To add an Assume Role:
Under GENERAL INFO, select Add Assume Role.
Select Add Assumed Role. The following fields are displayed:
Assume Role: Specify the Amazon Resource Name (ARN) of the role to be assumed. This is a mandatory field.
Assume Role External ID: Specify the external ID for the role to be assumed.
Click Test Connection. When the connection is successful, the All Available Regions section is populated with available regions.
Add or remove regions as appropriate.
Click Update.
To change an Assume Role:
Under GENERAL INFO, change the following details:
Assume Role: Specify the Amazon Resource Name (ARN) of the role to be assumed. This is a mandatory field.
Assume Role External ID: Specify the external ID for the role to be assumed.
Click Test Connection.
Add or remove regions as appropriate.
Click Update.
Deleting AWS Accounts
To delete an AWS KMS account:
Open the Cloud Key Manager application.
In the left pane, click Containers > AWS KMS Accounts. The AWS KMS Accounts page is displayed. This page displays the list of added AWS KMS accounts.

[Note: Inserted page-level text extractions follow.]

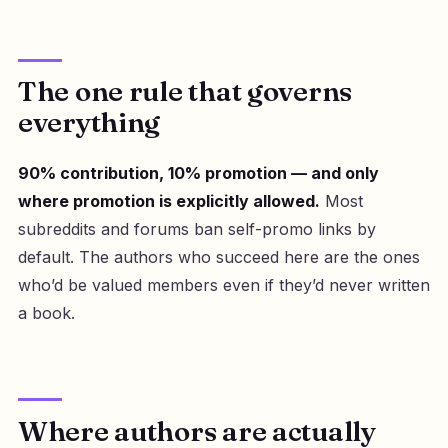
The one rule that governs
everything
90% contribution, 10% promotion — and only
where promotion is explicitly allowed.
Most
subreddits and forums ban self-promo links by
default. The authors who succeed here are the ones
who’d be valued members even if they’d never written
a book.
Where authors are actually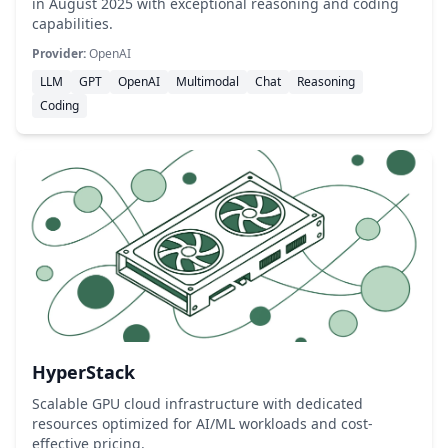
in August 2025 with exceptional reasoning and coding
capabilities.
Provider:
OpenAI
LLM
GPT
OpenAI
Multimodal
Chat
Reasoning
Coding
HyperStack
Scalable GPU cloud infrastructure with dedicated
resources optimized for AI/ML workloads and cost-
effective pricing.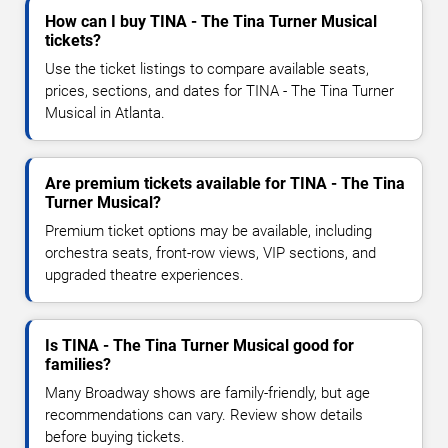
How can I buy TINA - The Tina Turner Musical
tickets?
Use the ticket listings to compare available seats,
prices, sections, and dates for TINA - The Tina Turner
Musical in Atlanta.
Are premium tickets available for TINA - The Tina
Turner Musical?
Premium ticket options may be available, including
orchestra seats, front-row views, VIP sections, and
upgraded theatre experiences.
Is TINA - The Tina Turner Musical good for
families?
Many Broadway shows are family-friendly, but age
recommendations can vary. Review show details
before buying tickets.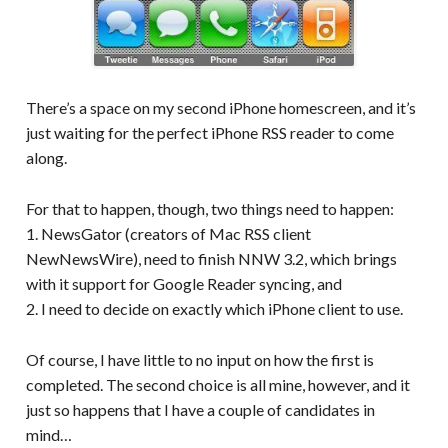
There’s a space on my second iPhone homescreen, and it’s
just waiting for the perfect iPhone RSS reader to come
along.
For that to happen, though, two things need to happen:
1. NewsGator (creators of Mac RSS client
NewNewsWire), need to finish NNW 3.2, which brings
with it support for Google Reader syncing, and
2. I need to decide on exactly which iPhone client to use.
Of course, I have little to no input on how the first is
completed. The second choice is all mine, however, and it
just so happens that I have a couple of candidates in
mind…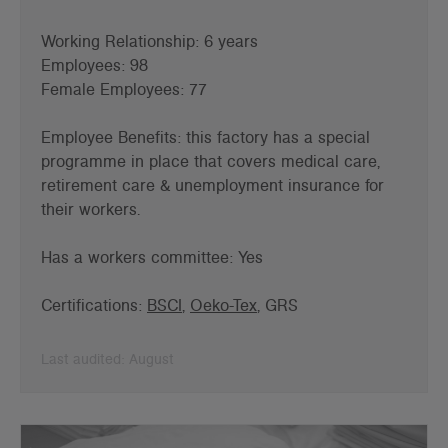
Working Relationship: 6 years
Employees: 98
Female Employees: 77
Employee Benefits: this factory has a special
programme in place that covers medical care,
retirement care & unemployment insurance for
their workers.
Has a workers committee: Yes
Certifications:
BSCI
,
Oeko-Tex
, GRS
Last audited: August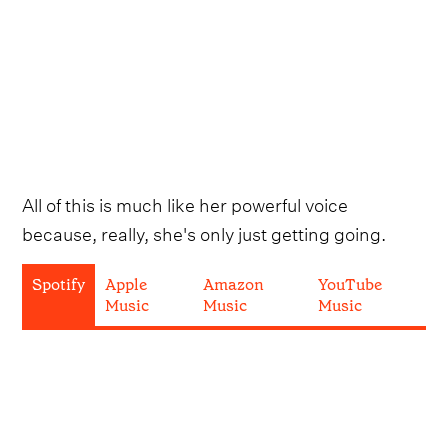
All of this is much like her powerful voice
because, really, she's only just getting going.
Spotify
Apple
Amazon
YouTube
Music
Music
Music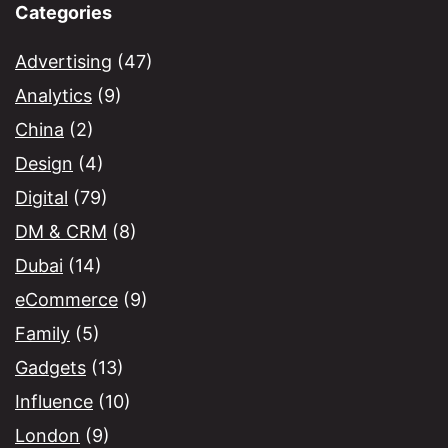
Categories
Advertising
(47)
Analytics
(9)
China
(2)
Design
(4)
Digital
(79)
DM & CRM
(8)
Dubai
(14)
eCommerce
(9)
Family
(5)
Gadgets
(13)
Influence
(10)
London
(9)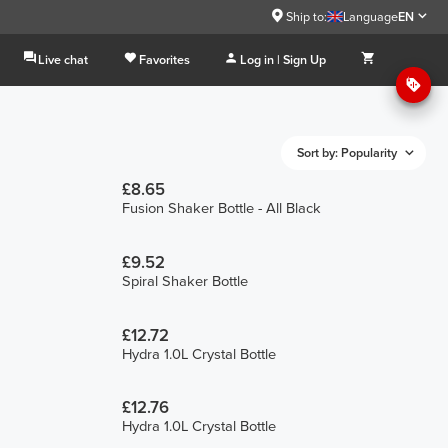
Ship to:
Language
EN
Live chat
Favorites
Log in | Sign Up
Sort by: Popularity
£8.65
Fusion Shaker Bottle - All Black
£9.52
Spiral Shaker Bottle
£12.72
Hydra 1.0L Crystal Bottle
£12.76
Hydra 1.0L Crystal Bottle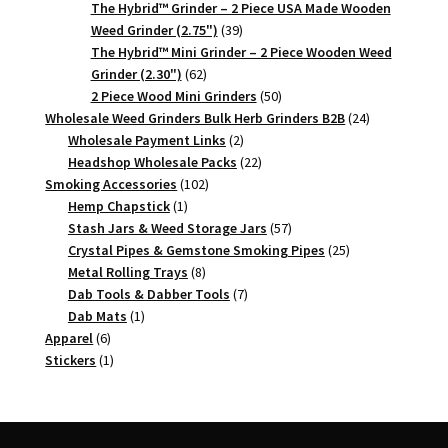
products
The Hybrid™ Grinder – 2 Piece USA Made Wooden
39
Weed Grinder (2.75")
39
products
The Hybrid™ Mini Grinder – 2 Piece Wooden Weed
62
Grinder (2.30")
62
products
50
2 Piece Wood Mini Grinders
50
products
24
Wholesale Weed Grinders Bulk Herb Grinders B2B
24
2
products
Wholesale Payment Links
2
products
22
Headshop Wholesale Packs
22
102
products
Smoking Accessories
102
1
products
Hemp Chapstick
1
product
57
Stash Jars & Weed Storage Jars
57
products
25
Crystal Pipes & Gemstone Smoking Pipes
25
8
products
Metal Rolling Trays
8
products
7
Dab Tools & Dabber Tools
7
1
products
Dab Mats
1
6
product
Apparel
6
products
1
Stickers
1
product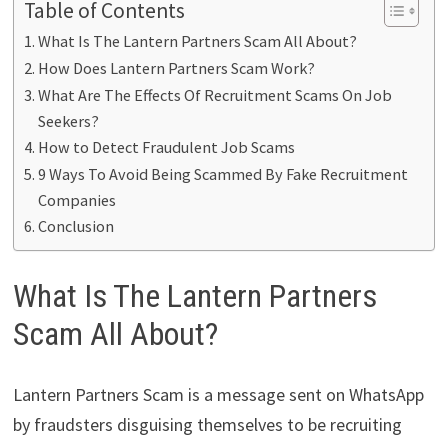
Table of Contents
What Is The Lantern Partners Scam All About?
How Does Lantern Partners Scam Work?
What Are The Effects Of Recruitment Scams On Job
Seekers?
How to Detect Fraudulent Job Scams
9 Ways To Avoid Being Scammed By Fake Recruitment
Companies
Conclusion
What Is The Lantern Partners
Scam All About?
Lantern Partners Scam is a message sent on WhatsApp
by fraudsters disguising themselves to be recruiting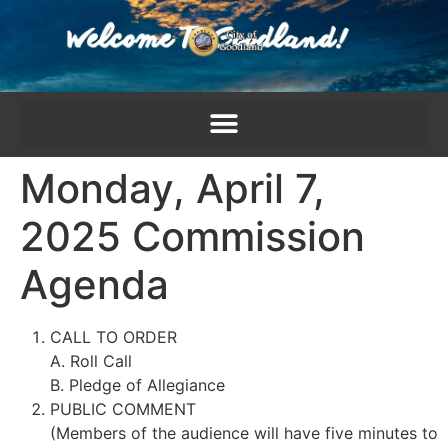
content
Monday, April 7,
2025 Commission
Agenda
CALL TO ORDER
A. Roll Call
B. Pledge of Allegiance
PUBLIC COMMENT
(Members of the audience will have five minutes to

Click the overflow icon () corresponding to the desired AWS account and click Delete. The Delete AWS Account message is displayed.
Select I wish to delete this account.
Click Delete Account.
Note
After an AWS account is deleted from the CipherTrust Manager, the keys existing in the AWS KMS account (native and BYOK) are not affected. However, you can no longer manage those keys from CCKM. The AWS services using the AWS KMS keys continue to function without any issues.